Lysol. Lots and lots of Lysol is filling my nostrils as I type. Clean Breeze Lysol to be exact. I have been dealing with one bathroom for a wee bit(5 months?) now. It's okay. God has taught me contentment. And the difference between needs and wants. He has obviously taught my children improvisation, and to creatively deal with the issue of 2 or 3 or 5 people needing to relieve themselves at one time on 1 toilet.
I've had this smell in my home for about 3 days. I've blamed the hermit crabs, and Sam, our lil snake. My hubby got blamed too, although he's such a clean freak I should have KNOWN it wasn't him! I've gone sniffing like a police dog looking for drugs.

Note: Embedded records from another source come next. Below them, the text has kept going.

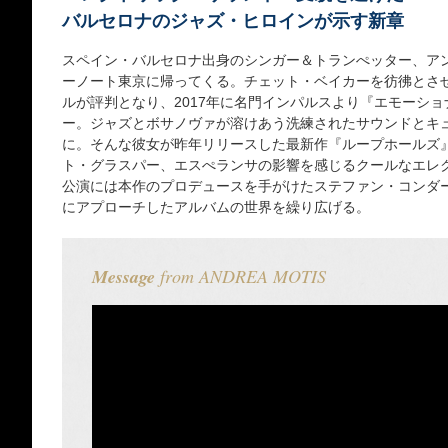
バルセロナのジャズ・ヒロインが示す新章
スペイン・バルセロナ出身のシンガー＆トランぺッター、ア
ーノート東京に帰ってくる。チェット・ベイカーを彷彿とさ
ルが評判となり、2017年に名門インパルスより『エモーシ
ー。ジャズとボサノヴァが溶けあう洗練されたサウンドとキ
に。そんな彼女が昨年リリースした最新作『ループホールズ
ト・グラスパー、エスぺランサの影響を感じるクールなエレ
公演には本作のプロデュースを手がけたステファン・コンダ
にアプローチしたアルバムの世界を繰り広げる。
Message
from ANDREA MOTIS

Tonight I walked into our almost done upstairs bath and about fell over with the smell of sewerish things. I leaned forward into the tub, and had to catch the wall to keep me from passing out. (Okay not really, but it does sound dramatic!)

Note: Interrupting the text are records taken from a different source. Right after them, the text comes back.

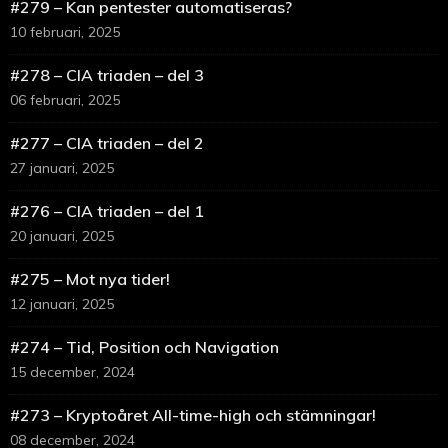
#279 – Kan pentester automatiseras?
10 februari, 2025
#278 – CIA triaden – del 3
06 februari, 2025
#277 – CIA triaden – del 2
27 januari, 2025
#276 – CIA triaden – del 1
20 januari, 2025
#275 – Mot nya tider!
12 januari, 2025
#274 – Tid, Position och Navigation
15 december, 2024
#273 – Kryptoåret All-time-high och stämningar!
08 december, 2024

I call my sons into the unfinished bathroom. And 3 little boys look at me straight in the face and admit they have been peeing in the bathtub.

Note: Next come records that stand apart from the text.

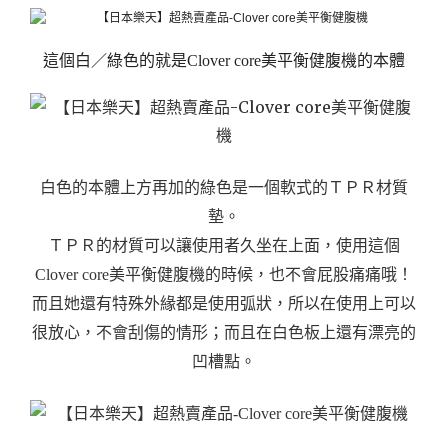
這個白／綠色的就是Clover core美平衡健腹機的本體
白色的本體上方再加的綠色是一個軟式的ＴＰＲ材質
墊。
ＴＰＲ的材質可以讓使用者久坐在上面，使用這個
Clover core美平衡健腹機的時候，也不會屁股痛痛哦！
而且她還有特殊外緣都是使用弧狀，所以在使用上可以
很放心，不會刮傷的情形；而且在白色板上還有漂亮的
凹槽點。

"DID YOU THINK TO RINSE???????" Blank stares greet my question. "IF you were gonna be lazy enough to PEE IN THE TUB! WHYWHYWHY would you not RINSE THE TUB OUT?????"
Please sons, can you SMELL THAT? (Of course they can- the whole neighborhood can for Peter's sake!)
"Well mom, if we rinsed it out then you would hear the water turned on and KNOW we were peeing in the tub."